Teso a inseguire le sue mirabili promesse elettorali – più contanti in tasca a chi può, meno migranti sulle coste, più debito pubblico per tutti – il governo Meloni non cura quanto avviene oltre le Alpi.

Di qui gli svarioni politici che ci fan litigare con l'Europa tutta sui migranti, in sfregio dell'umano sentire, sulla scia di un altro governo di destra, il giallo-verde Conte 1; allora l'avvocato del popolo non s'era ancora scoperto un'anima di sinistra.

Cerchiamo pure aiuto in chi non può darcelo e fingiamo di credere che la Germania ci sostenga, per una frase di Manfred Weber «L'Italia non va lasciata sola», mero minimo sindacale; peccato che la sua Unione Cristiano-Sociale al Bundestag stia all'opposizione.

Sempre per provincialismo ignoriamo il Rapporto Annuale 2022-23 dello Sachverständigenrat zur Begutachtung der gesamtwirtschaftlichen Entwicklung, il Consiglio tedesco degli esperti economici (Ctee), formato da cinque docenti, di cui tre donne.

Nel rapporto “Gestire la crisi energetica nella solidarietà, plasmare la nuova realtà”, il Ctee richiama l'attenzione del suo governo su diversi punti, due dei quali han grande rilievo per noi cisalpini.
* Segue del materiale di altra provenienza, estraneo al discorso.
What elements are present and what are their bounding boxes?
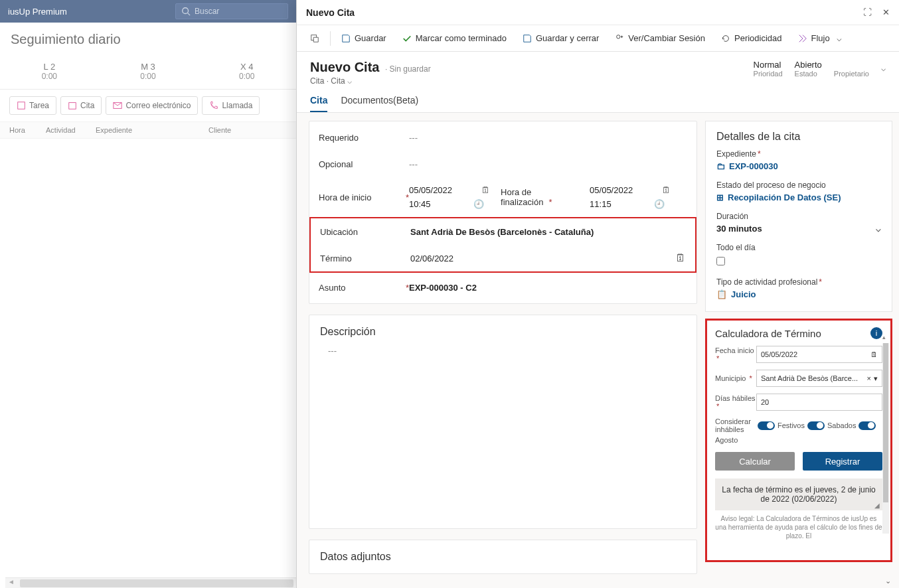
status-field[interactable]: AbiertoEstado	[795, 60, 822, 78]
descripcion-card: Descripción ---	[309, 315, 697, 529]
session-icon	[615, 34, 624, 43]
start-time-input[interactable]: 10:45🕘	[409, 199, 490, 209]
asunto-value: EXP-000030 - C2	[409, 280, 687, 295]
calendar-icon: 🗓	[481, 185, 490, 195]
recurrence-icon	[721, 34, 730, 43]
descripcion-heading: Descripción	[309, 318, 696, 342]
flow-icon	[798, 34, 807, 43]
calendar-icon[interactable]: 🗓	[675, 252, 686, 264]
term-calculator-card: Calculadora de Término i Fecha inicio * …	[705, 319, 892, 562]
termino-value: 02/06/2022	[410, 251, 675, 266]
form-column: Requerido --- Opcional --- Hora de inici…	[299, 115, 705, 588]
tab-bar: Cita Documentos(Beta)	[297, 86, 899, 113]
registrar-button[interactable]: Registrar	[803, 452, 882, 471]
toggle-festivos[interactable]	[758, 421, 775, 430]
estado-link[interactable]: ⊞Recopilación De Datos (SE)	[716, 192, 881, 202]
clock-icon: 🕘	[654, 199, 665, 209]
resize-handle-icon[interactable]: ◢	[874, 502, 880, 509]
tab-documentos[interactable]: Documentos(Beta)	[341, 95, 418, 112]
folder-icon: 🗀	[716, 161, 725, 171]
panel-title: Nuevo Cita	[306, 7, 355, 18]
duracion-select[interactable]: 30 minutos⌵	[716, 224, 881, 234]
chevron-down-icon: ⌵	[347, 76, 352, 86]
calc-scrollbar[interactable]	[882, 343, 889, 534]
save-close-button[interactable]: Guardar y cerrar	[516, 29, 606, 47]
highlighted-rows: Ubicación Sant Adrià De Besòs (Barcelonè…	[309, 217, 696, 273]
calc-dias-input[interactable]: 20	[756, 394, 882, 411]
record-header: Nuevo Cita · Sin guardar Cita · Cita ⌵ N…	[297, 52, 899, 86]
session-button[interactable]: Ver/Cambiar Sesión	[608, 29, 712, 47]
owner-field[interactable]: Propietario	[834, 60, 869, 78]
popout-button[interactable]	[303, 30, 326, 47]
calc-heading: Calculadora de Término	[715, 328, 821, 339]
end-time-input[interactable]: 11:15🕘	[590, 199, 671, 209]
clear-icon[interactable]: ×	[867, 374, 871, 382]
info-icon[interactable]: i	[870, 327, 882, 339]
chevron-down-icon: ⌵	[837, 33, 842, 43]
expand-icon[interactable]: ⛶	[863, 7, 872, 17]
type-label[interactable]: Cita	[331, 76, 345, 86]
row-ubicacion[interactable]: Ubicación Sant Adrià De Besòs (Barcelonè…	[311, 218, 695, 245]
save-icon	[341, 34, 351, 43]
calc-fecha-input[interactable]: 05/05/2022🗓	[756, 346, 882, 363]
recurrence-button[interactable]: Periodicidad	[714, 29, 789, 47]
calendar-icon: 🗓	[870, 350, 878, 358]
details-card: Detalles de la cita Expediente* 🗀EXP-000…	[705, 121, 892, 312]
check-icon	[402, 34, 412, 43]
record-heading: Nuevo Cita	[310, 60, 379, 74]
priority-field[interactable]: NormalPrioridad	[754, 60, 783, 78]
calcular-button[interactable]: Calcular	[715, 452, 795, 471]
mark-done-button[interactable]: Marcar como terminado	[396, 29, 513, 47]
chevron-down-icon[interactable]: ⌄	[885, 577, 891, 585]
row-hora-inicio: Hora de inicio* 05/05/2022🗓 10:45🕘 Hora …	[309, 177, 696, 217]
chevron-down-icon[interactable]: ⌵	[881, 60, 886, 73]
end-date-input[interactable]: 05/05/2022🗓	[590, 185, 671, 195]
side-column: Detalles de la cita Expediente* 🗀EXP-000…	[705, 115, 899, 588]
entity-label: Cita	[310, 76, 324, 86]
process-icon: ⊞	[716, 192, 724, 202]
tab-cita[interactable]: Cita	[310, 95, 327, 112]
command-bar: Guardar Marcar como terminado Guardar y …	[297, 25, 899, 52]
tipo-link[interactable]: 📋Juicio	[716, 289, 881, 299]
calendar-icon: 🗓	[662, 185, 671, 195]
activity-icon: 📋	[716, 289, 727, 299]
adjuntos-card: Datos adjuntos	[309, 540, 697, 574]
save-close-icon	[523, 34, 532, 43]
new-appointment-panel: Nuevo Cita ⛶ ✕ Guardar Marcar como termi…	[296, 0, 899, 588]
popout-icon	[310, 34, 319, 43]
row-termino[interactable]: Término 02/06/2022 🗓	[311, 245, 695, 271]
modal-overlay	[0, 0, 296, 588]
toggle-agosto[interactable]	[858, 421, 876, 430]
svg-point-6	[617, 35, 620, 38]
row-opcional[interactable]: Opcional ---	[309, 151, 696, 177]
calc-result: La fecha de término es el jueves, 2 de j…	[715, 478, 882, 510]
flow-button[interactable]: Flujo⌵	[791, 29, 849, 47]
panel-titlebar: Nuevo Cita ⛶ ✕	[297, 0, 899, 25]
start-date-input[interactable]: 05/05/2022🗓	[409, 185, 490, 195]
adjuntos-heading: Datos adjuntos	[309, 543, 696, 567]
ubicacion-value: Sant Adrià De Besòs (Barcelonès - Catalu…	[410, 224, 686, 240]
save-button[interactable]: Guardar	[335, 29, 393, 47]
background-app: iusUp Premium Buscar Seguimiento diario …	[0, 0, 296, 588]
calc-municipio-select[interactable]: Sant Adrià De Besòs (Barce...×▾	[756, 370, 882, 387]
allday-checkbox[interactable]	[716, 257, 725, 265]
unsaved-label: · Sin guardar	[385, 64, 431, 74]
legal-text: Aviso legal: La Calculadora de Términos …	[715, 514, 882, 540]
descripcion-value[interactable]: ---	[309, 342, 696, 522]
details-heading: Detalles de la cita	[716, 131, 881, 143]
calc-toggles: Considerar inhábiles Festivos Sabados Ag…	[715, 417, 882, 444]
clock-icon: 🕘	[473, 199, 484, 209]
row-asunto[interactable]: Asunto* EXP-000030 - C2	[309, 274, 696, 301]
chevron-down-icon: ▾	[874, 374, 878, 382]
close-icon[interactable]: ✕	[882, 7, 890, 17]
row-requerido[interactable]: Requerido ---	[309, 124, 696, 151]
toggle-sabados[interactable]	[807, 421, 825, 430]
main-form-card: Requerido --- Opcional --- Hora de inici…	[309, 121, 697, 304]
expediente-link[interactable]: 🗀EXP-000030	[716, 161, 881, 171]
chevron-down-icon: ⌵	[876, 224, 881, 234]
Quanto all'integrazione dei migranti, il Ctee vuole abolire o semplificare le valutazioni di equivalenza per i lavori non soggetti a regolamentazione.

A testimoniare il rilievo del tema ci sono le angherie subite da tanti migranti, forzati ad accettare paghe miserrime, senza tutele, per timore di perdere, senza lavoro, i permessi di soggiorno.

Sono così inermi davanti ai ricatti di chi li sfrutta, preferibilmente in nero.

Forse ci sta bene così, ma quanti già qui vivono sono i primi stranieri cui neghiamo i diritti; rispettandoli saremmo un paese migliore, l'economia andrebbe meglio.

Dato che i “ristori” alla spesa per energia non discernono fra possessori di redditi diversi, il Ctee suggerisce di aumentare le tasse su quelli alti, con un'addizionale di solidarietà o aumentando l'aliquota marginale.

Il Ctee ha da ridire anche sul Fondo di stabilizzazione economica, il “bazooka da 200 miliardi” sull'energia; considera rischioso non conteggiare come debito pubblico i futuri utilizzi del Fondo.

Le finanze tedesche, afferma, vanno stabilizzate e dati gli alti tassi attuali, ciò vale anche (o tanto più) per stati ad alto debito; il nuovo Patto di Stabilità e Crescita, che entrerà in vigore a Gennaio 2024, dovrà assicurare la sostenibilità di quel debito, «permettendo anche ai governi di svolgere i loro compiti».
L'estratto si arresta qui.